Elastic Training

If a hardware fault occurs and no backup resource is available in the Kubernetes cluster, MindCluster scales in some nodes in data parallel domains to continue training. When there are available idle resources in the cluster, scale-out is triggered to restore the original training scale. Compared with process-level rescheduling, this function solves the problem that no backup resource is available in the cluster.

Restrictions

  • To use this function in the PyTorch scenario, MindSpeed-LLM 2.3.0 must be used together. For details about the version mapping, see MindSpeed-LLM.
  • Only training jobs of the acjob type support this function.
  • This function depends on optimizer replicas of MindIO, requiring full optimizer replicas. MindIO and TaskD must be installed and used together.
  • This function cannot be enabled together with graceful fault tolerance.
  • If the pod whose hccl/rankIndex field in the annotation of a training job is 0 is faulty, elastic training cannot be triggered.
  • Multimodal models are not supported.
  • Watchdog cannot be enabled.
  • Elastic training creates additional communication groups, which may increase the on-chip memory usage.

    You can use the formula "Maximum increased memory size (MB) = HCCL_BUFFSIZE × 2 × 9" to increase the memory size. The default value of HCCL_BUFFSIZE is 200 MB. For details about HCCL_BUFFSIZE, see "HCCL_BUFFSIZE" in CANN Environment Variable Reference.

For more usage restrictions, see MindSpeed-LLM Elastic Training Restrictions.

Supported Products and AI Frameworks

Table 1 Products and frameworks supported for elastic training

Product Type

Hardware Form

Training Framework

Atlas A2 training products

Atlas 800T A2 training server

PyTorch

Atlas A3 training products

Atlas 900 A3 SuperPoD

PyTorch

Elastic Training Principles

Figure 1 Schematic diagram

In the figure, only one DP domain is scaled in. In actual elastic training, multiple DP domains may be scaled in at a time. Each square in the figure represents a rank.

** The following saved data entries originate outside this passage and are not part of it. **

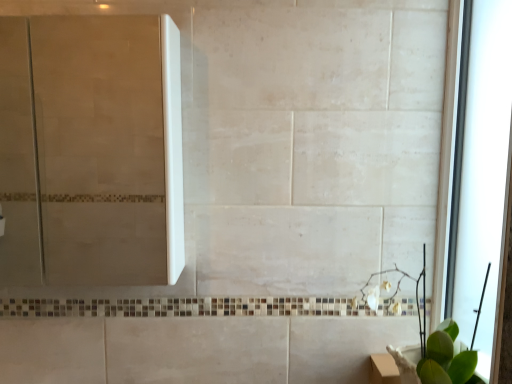 Question: Is white glossy screen door at upper left located outside green leafy plant at lower right?

Choices:
 (A) yes
 (B) no

Answer: (A)

Question: Can you confirm if white glossy screen door at upper left is smaller than green leafy plant at lower right?

Choices:
 (A) no
 (B) yes

Answer: (A)

Question: Considering the relative sizes of white glossy screen door at upper left and green leafy plant at lower right in the image provided, is white glossy screen door at upper left taller than green leafy plant at lower right?

Choices:
 (A) no
 (B) yes

Answer: (B)

Question: From a real-world perspective, does white glossy screen door at upper left stand above green leafy plant at lower right?

Choices:
 (A) yes
 (B) no

Answer: (A)

Question: From the image's perspective, is white glossy screen door at upper left on green leafy plant at lower right?

Choices:
 (A) no
 (B) yes

Answer: (B)

Question: In terms of height, does transparent glass window at right look taller or shorter compared to white glossy screen door at upper left?

Choices:
 (A) short
 (B) tall

Answer: (B)

Question: From a real-world perspective, is transparent glass window at right positioned above or below white glossy screen door at upper left?

Choices:
 (A) below
 (B) above

Answer: (A)

Question: From the image's perspective, relative to white glossy screen door at upper left, is transparent glass window at right above or below?

Choices:
 (A) above
 (B) below

Answer: (B)

Question: Would you say transparent glass window at right is inside or outside white glossy screen door at upper left?

Choices:
 (A) outside
 (B) inside

Answer: (A)

Question: From a real-world perspective, is green leafy plant at lower right above or below white glossy screen door at upper left?

Choices:
 (A) above
 (B) below

Answer: (B)

Question: Looking at their shapes, would you say green leafy plant at lower right is wider or thinner than white glossy screen door at upper left?

Choices:
 (A) thin
 (B) wide

Answer: (B)

Question: Is point [460, 367] positioned closer to the camera than point [123, 33]?

Choices:
 (A) closer
 (B) farther

Answer: (A)

Question: Looking at the image, does green leafy plant at lower right seem bigger or smaller compared to white glossy screen door at upper left?

Choices:
 (A) big
 (B) small

Answer: (B)

Question: Is white glossy screen door at upper left wider or thinner than green leafy plant at lower right?

Choices:
 (A) thin
 (B) wide

Answer: (A)

Question: From a real-world perspective, is white glossy screen door at upper left positioned above or below green leafy plant at lower right?

Choices:
 (A) below
 (B) above

Answer: (B) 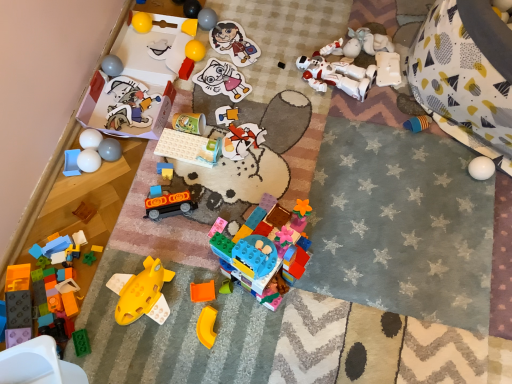 At what (x,y) coordinates should I click in order to perform the action: click on vacant space behind matte plastic blocks at center, which appears as the fifteenth toy when viewed from the right. Please return your answer as a coordinate pair (x, y). Looking at the image, I should click on (176, 132). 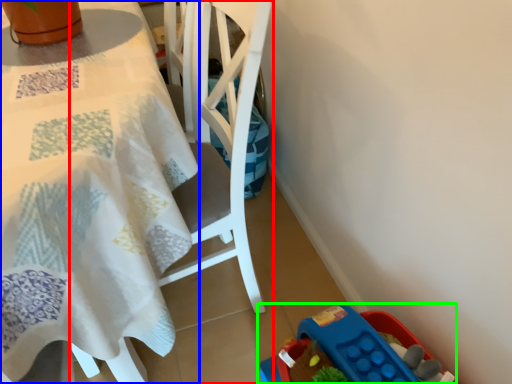 Question: Which is farther away from chair (highlighted by a red box)? table (highlighted by a blue box) or toy (highlighted by a green box)?

Choices:
 (A) table
 (B) toy

Answer: (B)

  1. Distributed training is performed properly based on tensor parallelism (TP), pipeline parallelism (PP), and data parallelism (DP) strategies.
  2. At a certain moment during training, if a rank is faulty and no more idle resources in the cluster can be scheduled for resumable training, a DP domain is scaled in, that is, pods (possibly more than one pod) corresponding to the DP domain are removed to continue training.
  3. At a certain moment during scale-in training, if idle resources are available in the cluster, the removed pods are rescheduled, and the cluster is scaled out to the original scale for further training.
Figure 2 Elastic training flowchart

The details of each step are as follows:

  1. After a hardware fault occurs on a device, the detection component of MindCluster installed on the server reports the fault information to ClusterD, while MindIO Controller in the container detects a software fault and reports it to ClusterD.
  2. ClusterD destroys the job container on the faulty server.
  3. If no backup node is available to schedule the new container, ClusterD instructs MindIO Controller on the master node to perform scale-in training.
  4. MindIO Controller notifies MindIO Processor in each training process, and MindIO Processor calls PTA to stop training processes and clear resources of the normal node.
  5. MindIO Controller notifies MindIO Processor in each normal training process, and MindIO Processor calls PTA to perform scale-in training such as communication group rebuilding.
  6. It is deleted that pods during scale-in are successfully rescheduled.
  7. ClusterD notifies MindIO Controller through TaskD Manager to perform scale-out operations.
  8. MindIO Controller notifies MindIO Processor in each training process, and MindIO Processor calls PTA to stop training processes and clear resources of the normal node.
  9. Each process establishes links for collective communication.
  10. NPUs of the normal server transfer the checkpoint data to the standby server through the parameter plane. After the parameter status is restored, the training continues.